Фрося прикинула, сколько это денег получается, и воспряла духом. Все же четыре гривны, отданные ей свекровью, таяли, как весенний снег. В приданом наличных денег не было, а разменивать украшения Ефросинья считала дурным тоном. Лезть же в оставленную мужем казну без особой надобности не хотелось, что-то подсказывало, что раз банков в Муроме нет, то вот тот сундук с серебром и есть всё семейное имущество. На эти деньги приобрелась соль, покупалось молоко, масло и необходимые запасы на зиму. Из этих же денег Фрося рассчиталась с дворовым и кухаркой.
— А если мне, например, надо заказ мастеру сделать, то как лучше: в счет оброка или серебром в руки?
— Это надо с самим мастером решать. А что тебе надобно?
— Кирпичи. Двор замостить, хотя бы дорожки, да печь сложить.
— Пошли, поговоришь с гончаром.
Местный керамист был щуплый мужичок с крепкими руками. Жена ему подарила шестерых сыновей, и они, словно пчелы, трудились без остановки. Кто глину месил, кто горшки вертел, чтоб просохли одинаково, кто поливу разводил. Выслушав Фросю, он покивал головой и обещал прислать к ней на завтра старшего сына, чтоб двор посмотрел да печь. Идея топки по-белому его, скорее, озадачила, чем заинтересовала. Однако заказ он принял. И цену предварительно обговорили.
— Слушай, а шерсть спряденная как рассчитываться будет? — спросила Фрося старосту в один из приездов.
Фрол пожал плечами.
— Ну, так же, просто твою треть спрядут. И отдадут весной.
— Не, так дело не пойдет. То-то я смотрю, прях так и не нашлось. Ты мастерицам скажи, что тех, кто шерсть хозяйскую прясть будет, тому куну в этом году платить не надо. А самой лучшей пряхе я сама сверху весной серебряник дам.
Фрол довольно погладил бороду.
— Скажу. А ты все же решила не отступать?
— Решила. И раз наш кузнец бездарь оказался, то в Муроме закажу. Прялку я у столяра забрала.
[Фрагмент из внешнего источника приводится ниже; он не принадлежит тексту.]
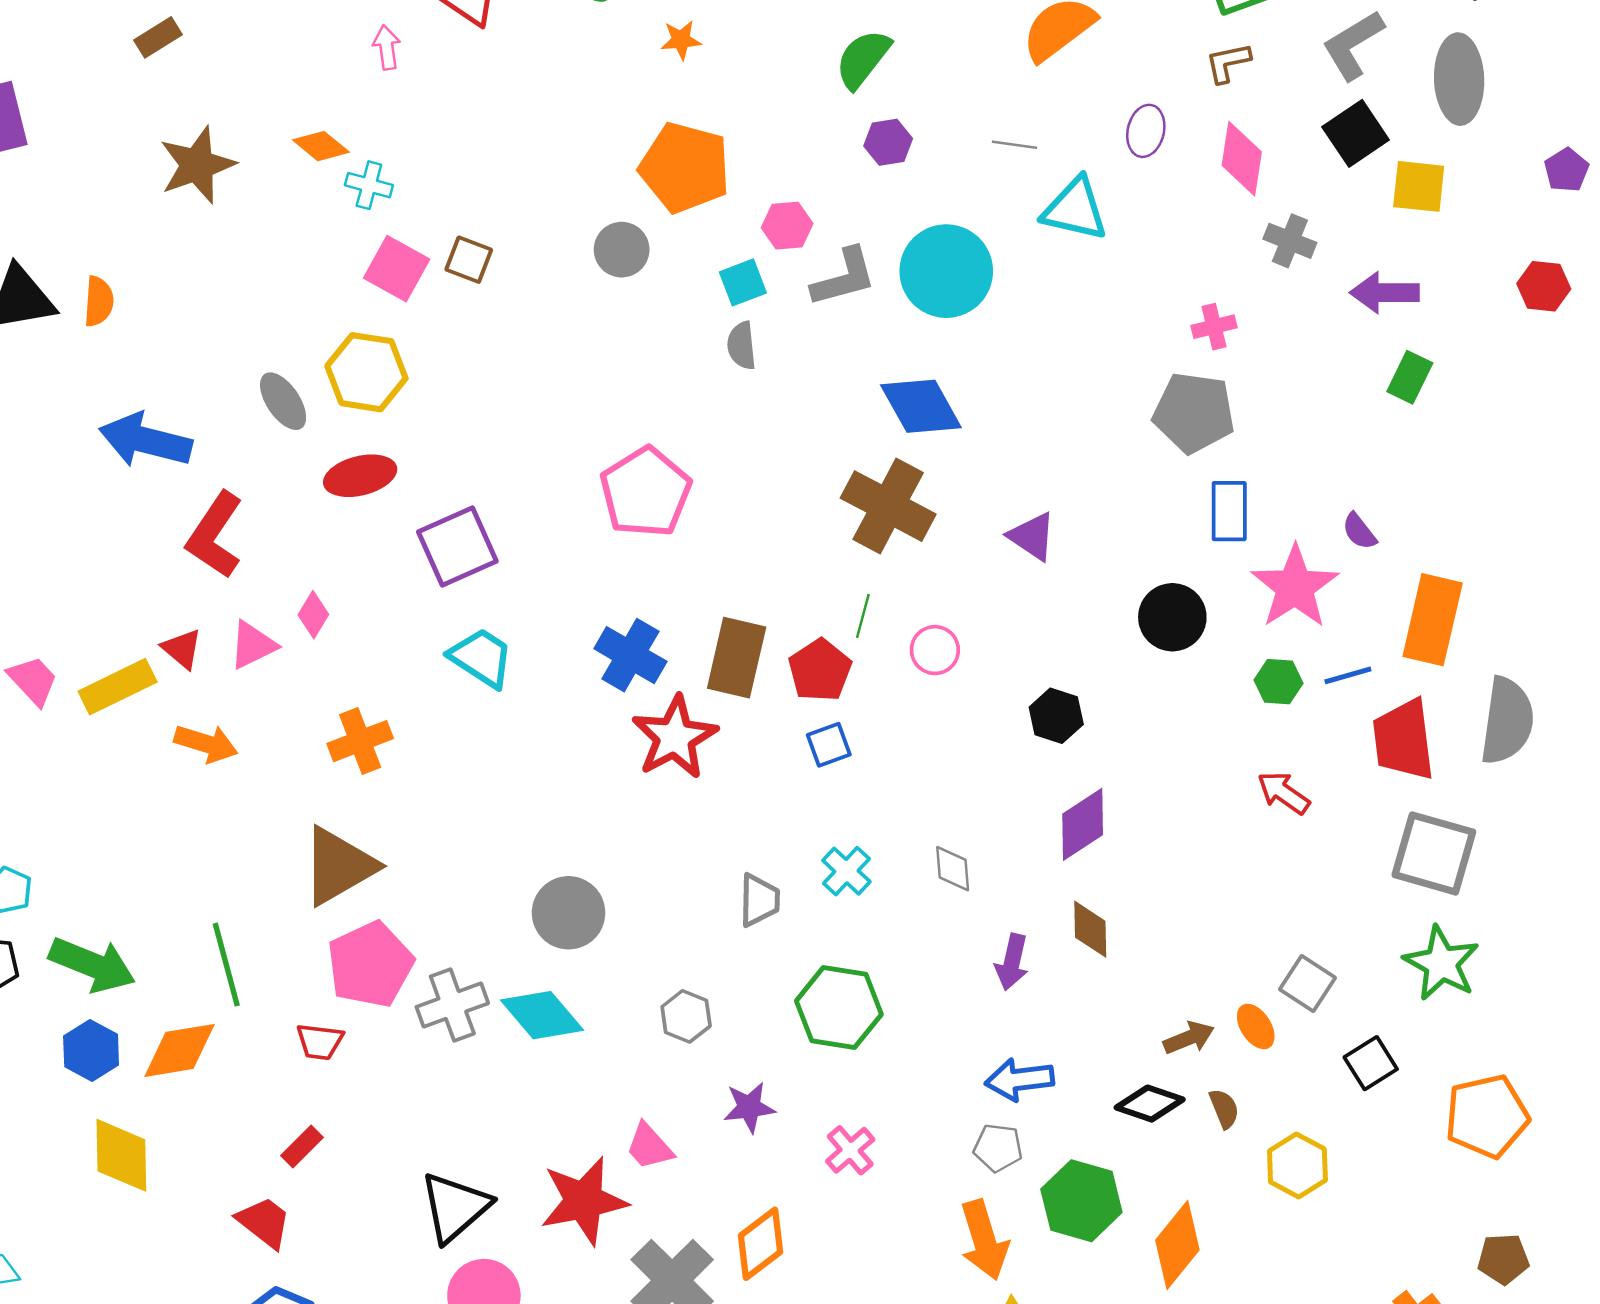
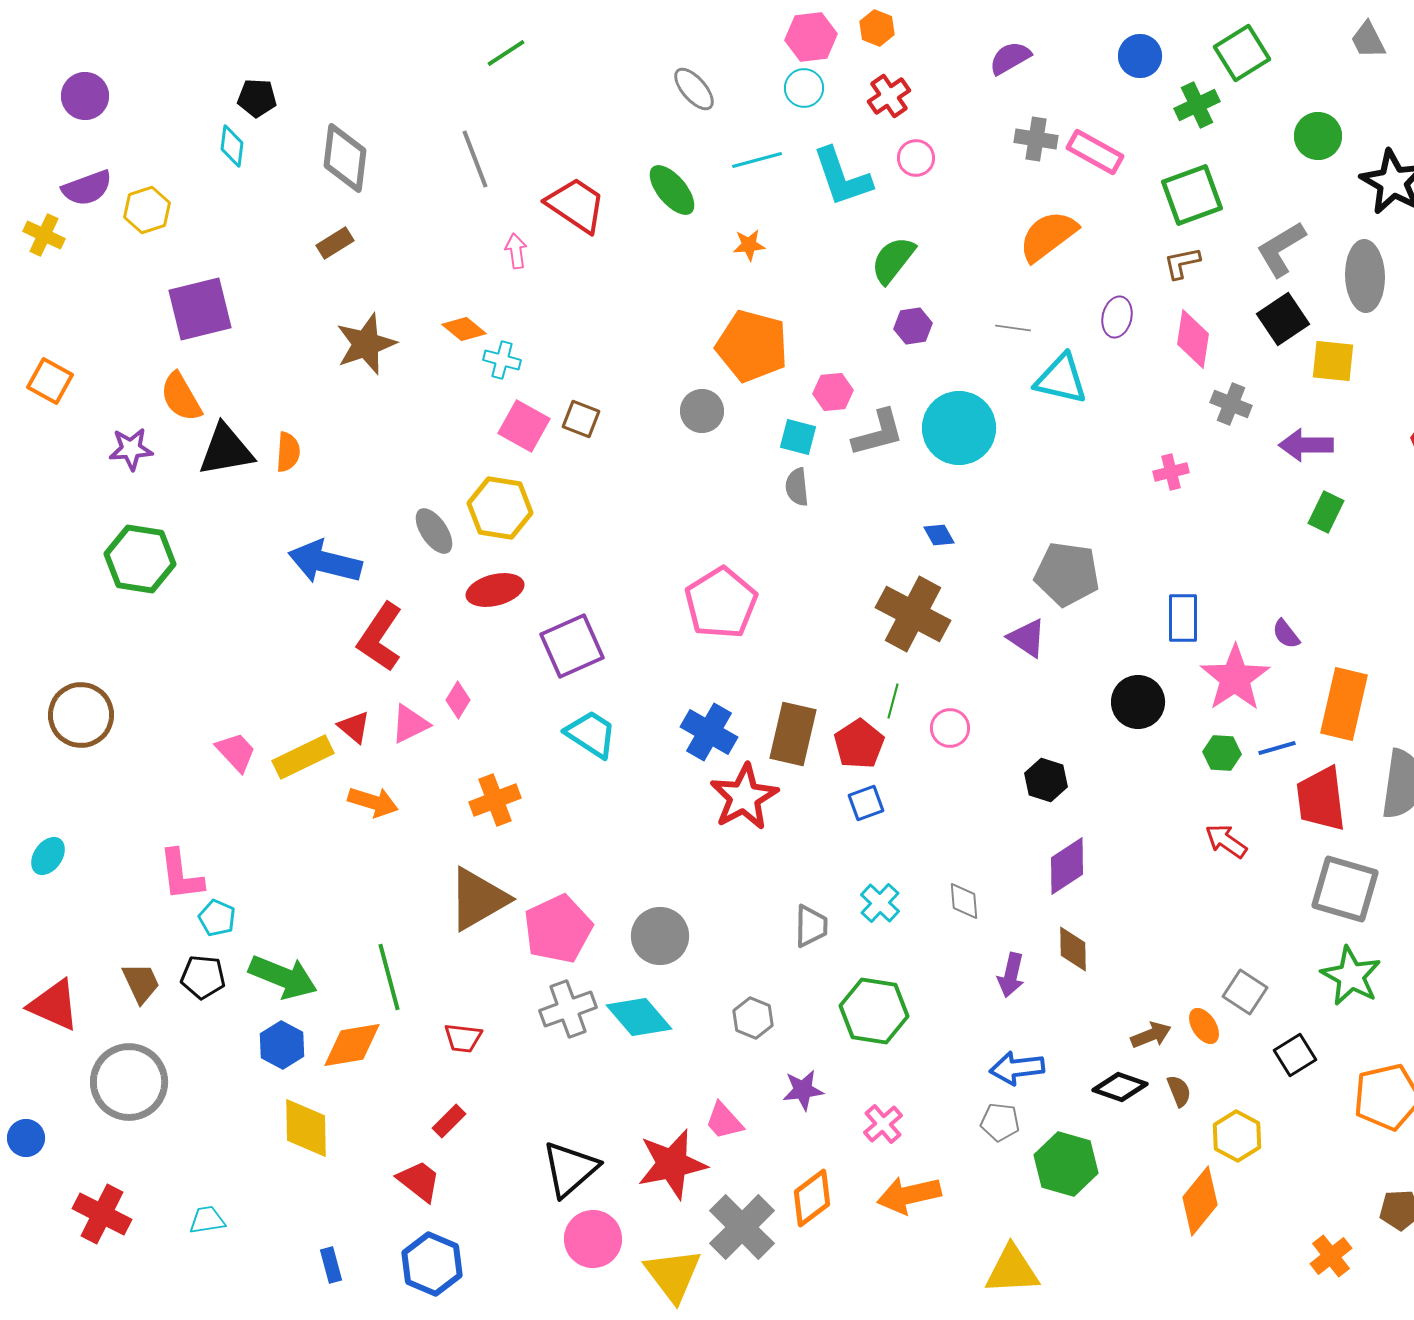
cyan square: (743, 282) -> (798, 437), turned 36
blue diamond: (921, 406) -> (939, 535), size x0.5
gray pentagon: (1194, 413) -> (1067, 574), moved
pink pentagon: (370, 965) -> (558, 929), moved
orange arrow: (984, 1240) -> (909, 1195), moved, turned 94
orange diamond: (1177, 1245) -> (1200, 1201), moved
Чем Фрося не угодила местному кузнецу, было не понятно. Протянув две недели с заказом, он под конец выдал, что все эти втулки — «бабьи выдумки от нечего делать», и картинно что-то принялся стучать на наковальне. Со столяром Ефросинья расплатилась, хоть он и упирался, и недоделанную прялку погрузила в телегу.
По дороге домой решила заехать к Ивану, муромскому кузнецу, что жил у подножья Кремлевской горы. Про него Фросе рассказала всезнающая Ретка. Вообще девочка умудрялась собирать сплетни и новости, производимые городом и за его пределами. Просто местный аналог интернета, а не ребёнок. Ефросинья только диву давалась обилию всей этой информации.
«Неужели людям может быть настолько не всё равно, раз они на сочинение и пересказ сплетен тратят столько времени из своей и без того короткой жизни?!»
Хотя толк, конечно, был. Жить в информационном вакууме оказалось сложно. А тут каждый день что-то новое. Да и не всё ограничивалось младенцами с двумя головами и реками, повернувшими вспять.
«Киев опять осадили. На этот раз Галицко-Волынское княжество напало. Князь Всеволод не доволен. Будет войско выставлять».
«Гости с востока дурные вести несут, говорят, земля вздыбилась. Море ушло, а потом обрушилось на город».
«А на юге Руси всё лето дожди шли, говорят, хлеб в цене поднимется».
«Великий князь наш Всеволод посадил своего сына Ярослава на княжение в Переяславль».
И дальше в том же духе. К сожалению, про Давида ни сплетен, ни новостей не было. Молчал игумен, молчала Ретка, молчал и князь Муромский. От этой выборочной тишины в эфире становилось не по себе.